What I think is more likely - and more interesting - is the development of a direct connection between brain and machine, ala cyberpunk, and the ability to make a perfect scan of the body to the point of being able to run a simulation of a scanned brain in a sufficiently powerful computer. Both are nowhere close right now, but I think they are somewhat easier than building a true AI from scratch. After those two developments, you'd soon get telepathy (ICQ in your brain), limited omniscience (Google in your brain), immunity to disease (download your mind into an advanced robot body), immortality (backup your mind daily), instantaneous travel (zip into a remote robot body), limited time dilation (run the simulation faster), and miscellaneous perks from being able to control machines.

That's how I'd see it if I got it today - people born with that kind of enhancements would adapt to it in a manner that I can't foresee.
 

Turanil said:
The thing is that I want to write a sci-fi novel based on these projections, but have a hard time to fathom what society could be like if it is going to be true.
Vernor Vinge, A Fire Upon the Deep, 1991.

Vinge's given a lecture about the AI phenomenon and the end of the Human Era, as well, if I remember correctly. It might be on the net out there somewhere. Basically, Vinge's book imagines that the nature of time changes the further (or closer) one gets to the galactic core, and the changes in time allow super-computers to achieve true AI status. Fascinating book. Not sure if I agree with all of his theories, but interesting nonetheless.

Warrior Poet
 

As a general note - this wole thing can get difficult to discuss, simply because "sentience" is not particularly well-defined. We typically link it with being self-aware, and some ability to think and plan. But, for example, does that really imply the ability to think creatively, produce artwork, have a sense of esthetics?
 

Umbran said:
But, for example, does that really imply the ability to think creatively, produce artwork, have a sense of esthetics?
Where the sense of esthetics is concerned, some scientists made (a while ago) a study about what most men consider to be cute girls. They found some trends and thus were able to mathematically (so to speak) create (a visual simulation) a "beautiful" female face from these trends. As such, I believe that a sense of esthetics could be implemented into an AI, that would reflects general senses of esthetics.
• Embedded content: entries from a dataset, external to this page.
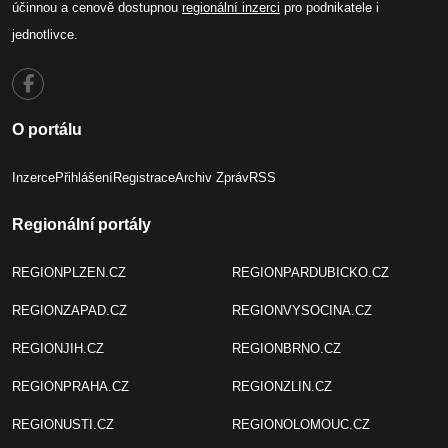
účinnou a cenově dostupnou
regionální inzerci
pro podnikatele i
jednotlivce.
O portálu
Inzerce
Přihlášení
Registrace
Archiv Zpráv
RSS
Regionální portály
REGIONPLZEN.CZ
REGIONPARDUBICKO.CZ
REGIONZAPAD.CZ
REGIONVYSOCINA.CZ
REGIONJIH.CZ
REGIONBRNO.CZ
REGIONPRAHA.CZ
REGIONZLIN.CZ
REGIONUSTI.CZ
REGIONOLOMOUC.CZ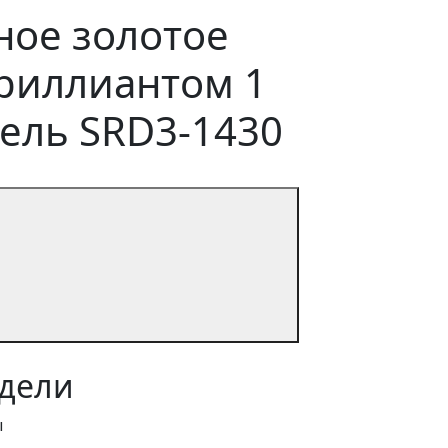
ое золотое
бриллиантом 1
дель SRD3-1430
дели
ы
Nonetheless, I agree with one thing: Before creating a true sentient AI, we must first determine the difference (if any) between being truly living and just functioning, and between being truly conscious and just very clever. What I see when I read Ray Kurtzweil, is that he envision a computer with the efficiency of a human brain, but I don't see how it makes it sentient / conscious. Nonetheless, my novel will assume a few truly sentient super AI, while most personal computers are just very clever machines.

And Zappo, Ray Kurtzweil foresees AI, but also a world as you describe, where humans merge with machines and improve themselves through bio-genetics, effectively becoming cyborgs.
 

Turanil said:
Before creating a true sentient AI, we must first determine the difference (if any) between being truly living and just functioning, and between being truly conscious and just very clever.
I suggest reading the Vinge I mentioned earlier. Alot of the book deals with exactly this issue, both from the AI perspective, the human perspective, and an alien race perspective (the latter especially focuses on collective intelligence versus individual intelligence, and does so in an interesting way).